If a union is deserialized, then all that coffi does is to allocate a new
segment of the appropriate size with an implicit scope so that it may later be
garbage collected, and copies the data from the source segment into it. It's up
to the user to call `deserialize-from` on that segment with the appropriate
type.

### Unwrapped Native Handles
Sometimes the overhead brought by the automatic serialization and
deserialization from the methods explained so far is too much.
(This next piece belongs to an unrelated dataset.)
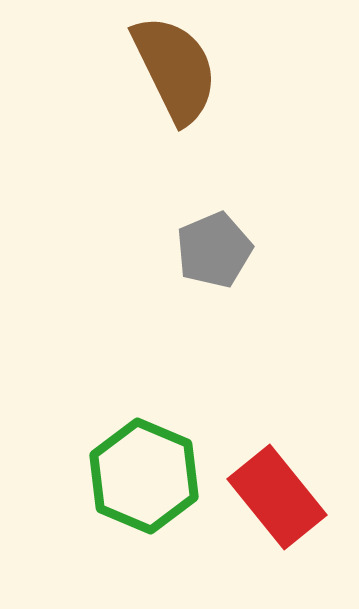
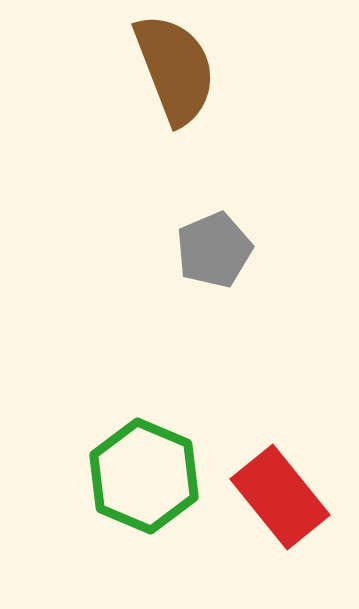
brown semicircle: rotated 5 degrees clockwise
red rectangle: moved 3 px right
In cases like
these, unwrapped native handles are desirable.

The functions `make-downcall` and `make-varargs-factory` are provided to create
these raw handles.

```clojure
(def raw-strlen (ffi/make-downcall "strlen" [::mem/c-string] ::mem/long))
(raw-strlen (mem/serialize "hello" ::mem/c-string))
;; => 5
```

In these cases, the argument types are expected to exactly match the types
expected by the native function. For primitive types, those are primitives. For
addresses, that is `MemoryAddress`, and for composite types like structs and
unions, that is `MemorySegment`. Both `MemoryAddress` and `MemorySegment` come
from the `jdk.incubator.foreign` package.

In addition, when a raw handle returns a composite type represented with a
`MemorySegment`, it requires an additional first argument, a `SegmentAllocator`,
which can be acquired with `scope-allocator` to get one associated with a
specific scope. The returned value will live until that scope is released.

In addition, function types can be specified as being raw, in the following
manner:

```clojure
[::ffi/fn [::mem/int] ::mem/int :raw-fn? true]
```

Clojure functions serialized to this type will have their arguments and return
value exactly match the types specified and will not perform any serialization
or deserialization at their boundaries.

### Data Model
In addition to the macros and functions provided to build a Clojure API for
native libraries, facilities are provided for taking data and loading all the
symbols specified by it. This can be useful if a library provides (or an
external provider maintains) a data representation of their API, as Clojure data
to represent it may be programmatically generated from these sources.

The data to represent an API is a map with the following form:

```clojure
(def strlen-libspec
  {:strlen {:type :function
            :symbol "strlen"
            :function/args [::mem/c-string]
            :function/ret ::mem/long}})
```

Each key in this map represents a single symbol to be loaded. The value is a map
with at least the keys `:type` and `:symbol`. These are the currently recognized
types:

- function
- varargs-factory
- const
- static-var

Each one has its own set of additional keys which can be added to the map. Both
`function` and `varargs-factory` have the three keys `:function/args`,
`:function/ret`, and `:function/raw-fn?`. The `const` type has `:const/type` and
`static-var` has `:static-var/type`.

This data can be passed to the function `reify-libspec`, which will take the
data and return a map from the same keys as the input map to whatever value is
appropriate for a given symbol type (e.g. a Clojure function for `function`, a
value for `const`, etc.).

```clojure
(ffi/reify-libspec strlen-libspec)
;; => {:strlen #function[...]}
```

This functionality can be extended by specifying new types as implementations of
the multimethod `reify-symbolspec`, although it's recommended that for any
library authors who do so, namespaced keywords be used to name types.

## Known Issues
The project author is aware of these issues and plans to fix them in a future
release:

There are currently no known issues! Hooray!

## Future Plans
These features are planned for future releases.

- Support for va_args type
- Functions for wrapping structs in padding following various standards
- Header parsing tool for generating a data model?
- Generic type aliases

## License

Copyright © 2021 Joshua Suskalo

Distributed under the Eclipse Public License version 1.0.